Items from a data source
#####
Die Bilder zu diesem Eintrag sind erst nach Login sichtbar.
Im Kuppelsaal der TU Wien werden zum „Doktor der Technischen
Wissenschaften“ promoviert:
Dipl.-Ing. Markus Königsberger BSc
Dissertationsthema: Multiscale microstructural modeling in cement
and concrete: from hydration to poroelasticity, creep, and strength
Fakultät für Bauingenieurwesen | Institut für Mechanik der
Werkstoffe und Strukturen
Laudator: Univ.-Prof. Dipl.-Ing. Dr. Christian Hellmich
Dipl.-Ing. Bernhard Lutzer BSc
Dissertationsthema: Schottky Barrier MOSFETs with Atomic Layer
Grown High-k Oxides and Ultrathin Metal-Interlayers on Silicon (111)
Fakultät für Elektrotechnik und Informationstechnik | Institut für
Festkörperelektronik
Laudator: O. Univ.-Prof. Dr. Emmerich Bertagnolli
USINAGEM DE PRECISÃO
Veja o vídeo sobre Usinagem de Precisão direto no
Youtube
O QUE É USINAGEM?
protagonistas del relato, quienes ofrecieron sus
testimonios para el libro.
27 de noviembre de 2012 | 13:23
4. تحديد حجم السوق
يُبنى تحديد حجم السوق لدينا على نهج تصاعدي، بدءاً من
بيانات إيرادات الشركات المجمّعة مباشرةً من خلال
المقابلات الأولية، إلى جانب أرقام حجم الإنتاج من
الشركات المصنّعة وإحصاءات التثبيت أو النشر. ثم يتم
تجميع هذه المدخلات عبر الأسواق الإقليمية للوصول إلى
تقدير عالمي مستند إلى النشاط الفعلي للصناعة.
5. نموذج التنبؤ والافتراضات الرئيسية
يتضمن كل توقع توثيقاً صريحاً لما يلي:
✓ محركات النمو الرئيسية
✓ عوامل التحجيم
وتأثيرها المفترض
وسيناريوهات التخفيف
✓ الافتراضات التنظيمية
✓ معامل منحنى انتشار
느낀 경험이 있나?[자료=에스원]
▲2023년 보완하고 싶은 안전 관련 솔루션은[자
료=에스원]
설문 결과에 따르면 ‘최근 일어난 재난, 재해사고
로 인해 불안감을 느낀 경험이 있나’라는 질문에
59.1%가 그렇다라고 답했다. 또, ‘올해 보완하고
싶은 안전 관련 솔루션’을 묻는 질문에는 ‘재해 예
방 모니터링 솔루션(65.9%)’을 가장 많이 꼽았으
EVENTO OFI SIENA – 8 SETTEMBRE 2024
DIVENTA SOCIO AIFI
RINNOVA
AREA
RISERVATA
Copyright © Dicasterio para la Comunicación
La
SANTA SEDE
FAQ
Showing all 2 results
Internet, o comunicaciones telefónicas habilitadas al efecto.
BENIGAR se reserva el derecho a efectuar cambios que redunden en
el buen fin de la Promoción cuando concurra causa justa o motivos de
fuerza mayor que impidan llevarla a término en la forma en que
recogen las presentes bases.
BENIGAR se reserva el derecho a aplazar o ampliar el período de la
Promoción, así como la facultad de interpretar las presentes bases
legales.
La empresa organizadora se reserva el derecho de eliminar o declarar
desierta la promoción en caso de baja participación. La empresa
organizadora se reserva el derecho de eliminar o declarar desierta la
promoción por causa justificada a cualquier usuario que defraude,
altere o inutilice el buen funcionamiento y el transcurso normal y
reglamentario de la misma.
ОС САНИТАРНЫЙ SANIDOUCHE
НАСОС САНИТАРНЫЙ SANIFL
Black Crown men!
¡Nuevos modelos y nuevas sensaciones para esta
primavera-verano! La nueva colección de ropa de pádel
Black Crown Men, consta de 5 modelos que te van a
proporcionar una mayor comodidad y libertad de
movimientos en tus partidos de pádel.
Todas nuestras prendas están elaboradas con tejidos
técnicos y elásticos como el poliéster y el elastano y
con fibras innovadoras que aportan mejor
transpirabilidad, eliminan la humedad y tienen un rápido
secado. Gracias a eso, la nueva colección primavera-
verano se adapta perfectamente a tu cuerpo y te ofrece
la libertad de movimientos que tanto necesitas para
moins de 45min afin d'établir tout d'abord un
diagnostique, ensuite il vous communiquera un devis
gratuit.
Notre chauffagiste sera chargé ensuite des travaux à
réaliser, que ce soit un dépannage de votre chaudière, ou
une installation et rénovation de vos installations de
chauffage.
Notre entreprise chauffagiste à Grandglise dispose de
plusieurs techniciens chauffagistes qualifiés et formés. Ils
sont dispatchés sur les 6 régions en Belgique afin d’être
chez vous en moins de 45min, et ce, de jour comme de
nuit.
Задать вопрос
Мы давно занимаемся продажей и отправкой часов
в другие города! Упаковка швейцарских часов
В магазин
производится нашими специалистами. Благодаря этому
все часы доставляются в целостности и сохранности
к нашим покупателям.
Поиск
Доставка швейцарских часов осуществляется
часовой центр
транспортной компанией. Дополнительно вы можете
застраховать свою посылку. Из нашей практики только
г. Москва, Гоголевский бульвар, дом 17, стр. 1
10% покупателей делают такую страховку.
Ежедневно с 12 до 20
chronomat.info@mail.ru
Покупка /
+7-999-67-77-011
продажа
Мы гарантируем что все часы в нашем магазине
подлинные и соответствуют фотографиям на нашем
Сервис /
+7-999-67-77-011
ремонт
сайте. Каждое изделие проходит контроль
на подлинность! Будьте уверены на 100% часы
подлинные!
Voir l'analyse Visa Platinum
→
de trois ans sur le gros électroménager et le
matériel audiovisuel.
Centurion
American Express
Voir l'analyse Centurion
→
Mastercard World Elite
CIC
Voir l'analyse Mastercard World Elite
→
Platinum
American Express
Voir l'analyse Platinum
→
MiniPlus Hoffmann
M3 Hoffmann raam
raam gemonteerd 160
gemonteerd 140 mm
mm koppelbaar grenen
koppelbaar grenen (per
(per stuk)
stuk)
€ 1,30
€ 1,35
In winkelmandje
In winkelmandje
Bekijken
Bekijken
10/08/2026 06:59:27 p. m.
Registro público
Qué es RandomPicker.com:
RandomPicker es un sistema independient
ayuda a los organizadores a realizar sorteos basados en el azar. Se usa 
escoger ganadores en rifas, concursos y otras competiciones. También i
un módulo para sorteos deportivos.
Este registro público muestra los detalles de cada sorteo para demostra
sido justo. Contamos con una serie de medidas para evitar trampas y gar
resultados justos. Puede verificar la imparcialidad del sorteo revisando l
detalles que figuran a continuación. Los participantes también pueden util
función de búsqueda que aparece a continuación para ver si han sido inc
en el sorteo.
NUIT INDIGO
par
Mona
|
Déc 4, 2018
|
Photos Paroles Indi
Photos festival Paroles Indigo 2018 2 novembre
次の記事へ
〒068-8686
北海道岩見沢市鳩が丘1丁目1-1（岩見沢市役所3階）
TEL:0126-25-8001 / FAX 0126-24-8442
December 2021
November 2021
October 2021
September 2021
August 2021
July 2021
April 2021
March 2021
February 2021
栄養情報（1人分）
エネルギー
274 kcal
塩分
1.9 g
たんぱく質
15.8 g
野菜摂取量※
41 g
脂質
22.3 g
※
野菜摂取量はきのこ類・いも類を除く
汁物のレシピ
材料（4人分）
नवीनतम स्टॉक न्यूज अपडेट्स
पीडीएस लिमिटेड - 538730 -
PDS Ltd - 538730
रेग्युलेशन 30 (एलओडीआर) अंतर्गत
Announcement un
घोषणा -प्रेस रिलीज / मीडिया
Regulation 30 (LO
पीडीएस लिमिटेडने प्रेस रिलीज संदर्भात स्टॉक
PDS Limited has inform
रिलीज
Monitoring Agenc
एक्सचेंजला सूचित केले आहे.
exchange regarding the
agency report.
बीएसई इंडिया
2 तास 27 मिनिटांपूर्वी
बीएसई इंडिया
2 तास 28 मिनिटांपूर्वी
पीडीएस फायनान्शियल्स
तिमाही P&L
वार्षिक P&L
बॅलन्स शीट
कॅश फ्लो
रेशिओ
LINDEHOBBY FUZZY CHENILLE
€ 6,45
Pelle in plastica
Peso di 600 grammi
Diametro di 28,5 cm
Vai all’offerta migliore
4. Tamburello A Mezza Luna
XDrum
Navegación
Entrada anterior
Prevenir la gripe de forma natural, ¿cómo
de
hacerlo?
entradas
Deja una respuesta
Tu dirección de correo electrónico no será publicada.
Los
#####
Action item: For each line in the data above that contains the string "desierta", extract the line.

Exercise result:
desierta la promoción en caso de baja participación. La empresa
organizadora se reserva el derecho de eliminar o declarar desierta la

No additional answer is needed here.